Jason Robertson never really had a chance to make Team USA
It was made official on Friday, but I think we need to talk about the false hope that existed.
Jason Robertson won’t be going to the Olympics.
We all kind of knew earlier this month, when Michael Russo broke down Bill Guerin’s likely thinking in a well-reported piece. Those in the know in Stars land hinted it at earlier this week to me while I was in Minnesota for the World Junior Championships, and Robertson himself found out officially on New Years’ Eve.
But the rest of the world, officially, found out Friday morning when the American Olympic rosters were announced as part of a Today Show presentation.
As you’ve read and probably made the point yourself, Robertson’s 2025 was certainly deserving of Olympic inclusion. For the calendar year he was second in the NHL with 45 goals, the most amongst Americans — funnily, Morgan Geekie is the only player with more goals in 2025 than Robertson and he is also not going to the Olympics.
Robertson, which I’ve covered before, is a quirky player to classify. He’s a goal scorer, that’s indisputable, but the rest of his game gets overly painted in one direction or the other.
For the anti-Robertson camp, which includes Guerin, there’s not enough checking and defensive details in his game. He’s a one-trick pony, as one NHL executive told me, and Olympics requires stallions, not ponies.
For the pro-Robertson camp, he’ a very good defensive player. Analytically speaking, Robertson grades out well as someone that can play in all situations.
The reality lies somewhere in the middle, he’s a middling defensive player in my view, but more than good enough to be one of the top-six American forwards because in my view, a good offense is also a pretty damn good defense.
We’ve buried the lead nine paragraphs deep, but if you missed the headline here it is — what if Jason Robertson never really had a chance to make Team USA.
Sure, Robertson was invited to Team USA’s orientation camp in the summer, but the reality of the situation is he was only making the Olympic team with a cataclysmic collection of injuries.
Reputation, right or wrong, matters, and once you’ve got one, it’s hard to ever beat the charges that you’ve been saddled with. This is true in all facets of life, obviously, in this case an Olympic hockey roster is just providing us a case study.
And in this case, Robertson was doomed by a two reputations that couldn’t co-exist — his and that of USA Hockey.
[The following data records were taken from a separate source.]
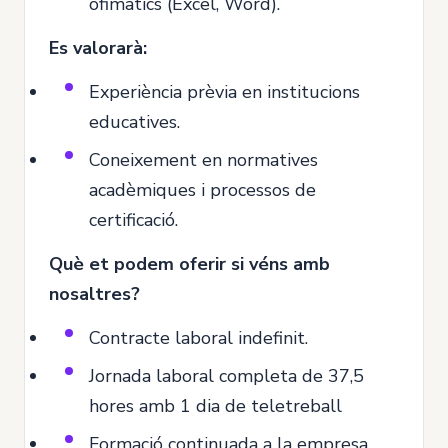
ofimàtics (Excel, Word).
Es valorarà:
Experiència prèvia en institucions
educatives.
Coneixement en normatives
acadèmiques i processos de
certificació.
Què et podem oferir si véns amb
nosaltres?
Contracte laboral indefinit.
Jornada laboral completa de 37,5
hores amb 1 dia de teletreball
Formació continuada a la empresa.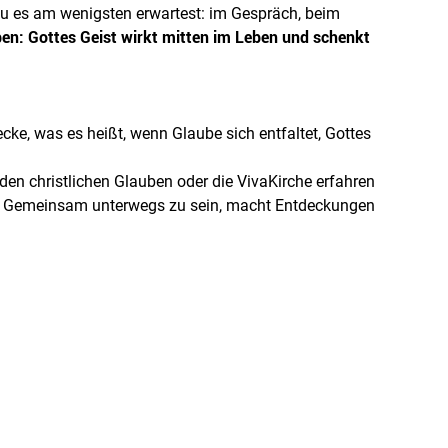
du es am wenigsten erwartest: im Gespräch, beim
ben: Gottes Geist wirkt mitten im Leben und schenkt
e, was es heißt, wenn Glaube sich entfaltet, Gottes
en christlichen Glauben oder die VivaKirche erfahren
n. Gemeinsam unterwegs zu sein, macht Entdeckungen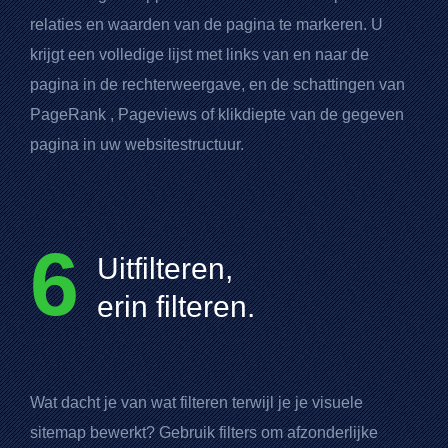
relaties en waarden van de pagina te markeren. U
krijgt een volledige lijst met links van en naar de
pagina in de rechterweergave, en de schattingen van
PageRank
, Pageviews of klikdiepte van de gegeven
pagina in uw websitestructuur.
6
Uitfilteren,
erin filteren.
Wat dacht je van wat filteren terwijl je je visuele
sitemap bewerkt? Gebruik filters om afzonderlijke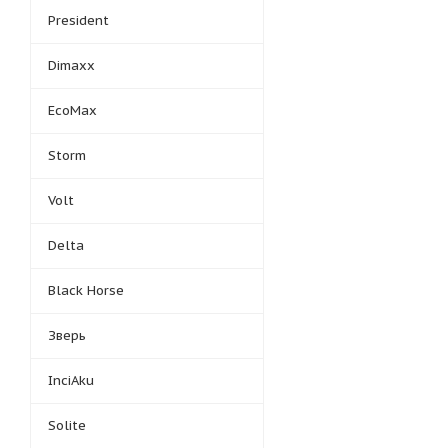
President
Dimaxx
EcoMax
Storm
Volt
Delta
Black Horse
Зверь
InciAku
Solite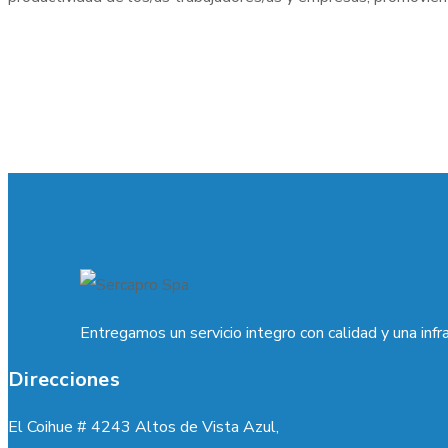
Entregamos un servicio integro con calidad y una infr
Direcciones
El Coihue # 4243 Altos de Vista Azul,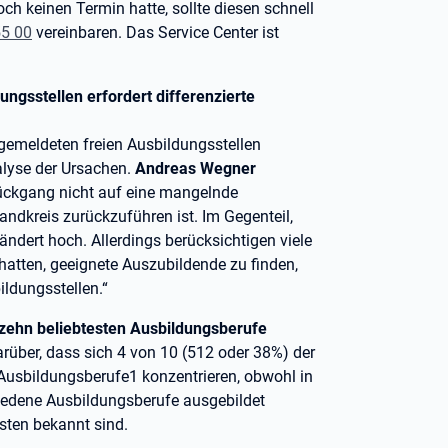
ch keinen Termin hatte, sollte diesen schnell
55 00
vereinbaren. Das Service Center ist
ngsstellen erfordert differenzierte
 gemeldeten freien Ausbildungsstellen
alyse der Ursachen.
Andreas Wegner
 Rückgang nicht auf eine mangelnde
ndkreis zurückzuführen ist. Im Gegenteil,
rändert hoch. Allerdings berücksichtigen viele
hatten, geeignete Auszubildende zu finden,
ildungsstellen.“
 zehn beliebtesten Ausbildungsberufe
rüber, dass sich 4 von 10 (512 oder 38%) der
Ausbildungsberufe1 konzentrieren, obwohl in
iedene Ausbildungsberufe ausgebildet
sten bekannt sind.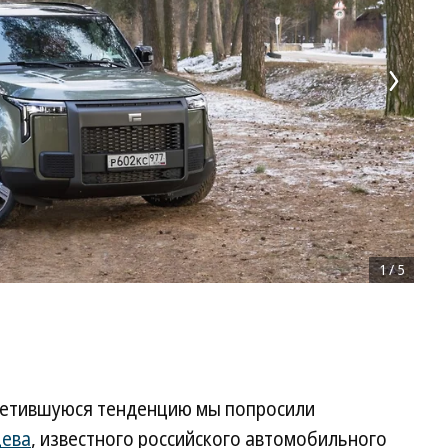
1
/
5
аметившуюся тенденцию мы попросили
цева
, известного российского автомобильного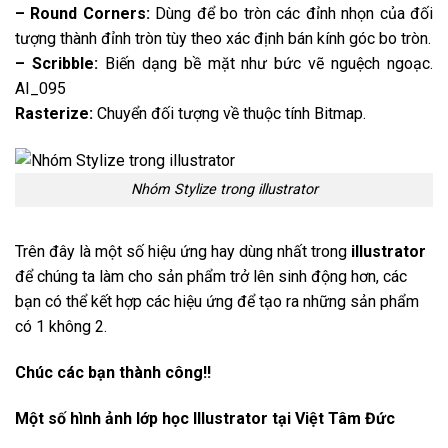
– Round Corners:
Dùng để bo tròn các đỉnh nhọn của đối
tượng thành đỉnh tròn tùy theo xác định bán kính góc bo tròn.
– Scribble:
Biến dạng bề mặt như bức vẽ nguệch ngoạc.
AI_095
Rasterize:
Chuyển đối tượng về thuộc tính Bitmap.
Nhóm Stylize trong illustrator
Trên đây là một số hiệu ứng hay dùng nhất trong
illustrator
để chúng ta làm cho sản phẩm trở lên sinh động hơn, các
bạn có thể kết hợp các hiệu ứng để tạo ra những sản phẩm
có 1 không 2.
Chúc các bạn thành công!!
Một số hình ảnh lớp học Illustrator tại Việt Tâm Đức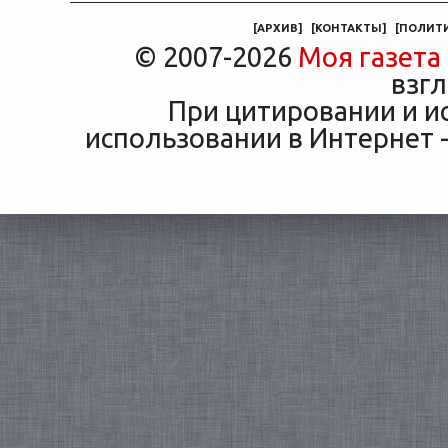
машины
[
АРХИВ
]
[
КОНТАКТЫ
]
[
ПОЛИТ
© 2007-2026
Моя газета
взгл
При цитировании и и
использовании в Интернет -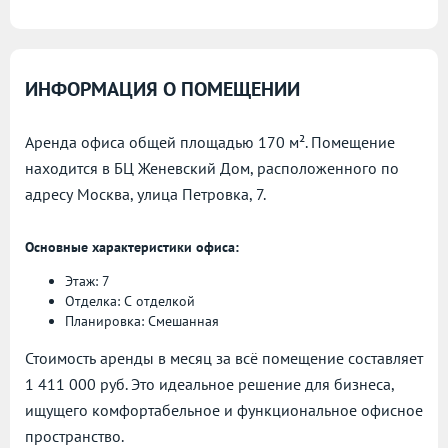
ИНФОРМАЦИЯ О ПОМЕЩЕНИИ
Аренда офиса общей площадью 170 м². Помещение
находится в БЦ Женевский Дом, расположенного по
адресу
Москва, улица Петровка, 7.
Основные характеристики офиса:
Этаж: 7
Отделка: С отделкой
Планировка: Смешанная
Стоимость аренды в месяц за всё помещение составляет
1 411 000 руб. Это идеальное решение для бизнеса,
ищущего комфортабельное и функциональное офисное
пространство.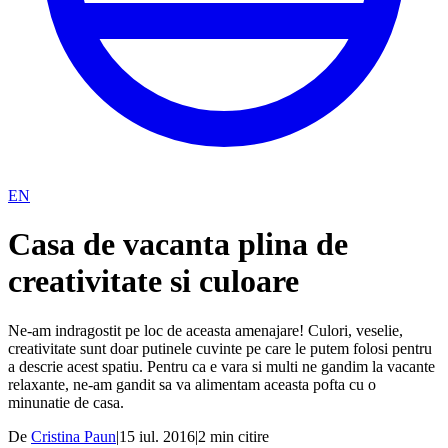
EN
Casa de vacanta plina de
creativitate si culoare
Ne-am indragostit pe loc de aceasta amenajare! Culori, veselie,
creativitate sunt doar putinele cuvinte pe care le putem folosi pentru
a descrie acest spatiu. Pentru ca e vara si multi ne gandim la vacante
relaxante, ne-am gandit sa va alimentam aceasta pofta cu o
minunatie de casa.
De
Cristina Paun
|
15 iul. 2016
|
2
min citire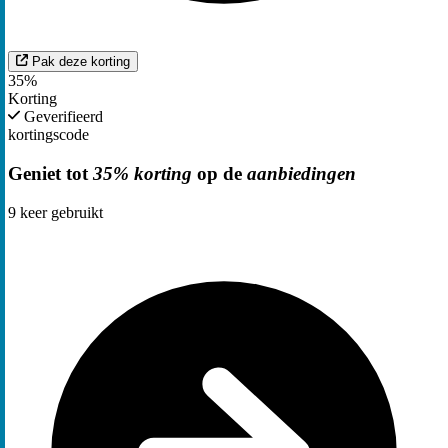
Pak deze korting
35%
Korting
Geverifieerd
kortingscode
Geniet tot
35% korting
op de
aanbiedingen
9
keer gebruikt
USA Hockey’s crowning moment, back in 1980, set an ethos that a team doesn’t need the best players, but rather the “right ones.” Forty-five years, and zero Olympic golds later, Team USA still overly embraces the underdog mentality and belief that when building an Olympic team “roles” are the most important thing.
This is where critics will argue, and I’m here for it, that good teams, championship teams, have checking lines and players that understand their roles. That you can’t succeed without players willing to put in the work.
And that’s completely true in the NHL, because of the salary cap you simply can’t put together a roster with the 12 best forwards on the planet.
But in the Olympics, where there is no salary cap, you can just put together the best possible roster. You don’t have to build a team by NHL rules and regulations, it’s OK to think that maybe, just maybe, simply controlling the puck more than the other team on all four lines might not be a bad strategy to scoring goals — which is how they determine who wins, by the way.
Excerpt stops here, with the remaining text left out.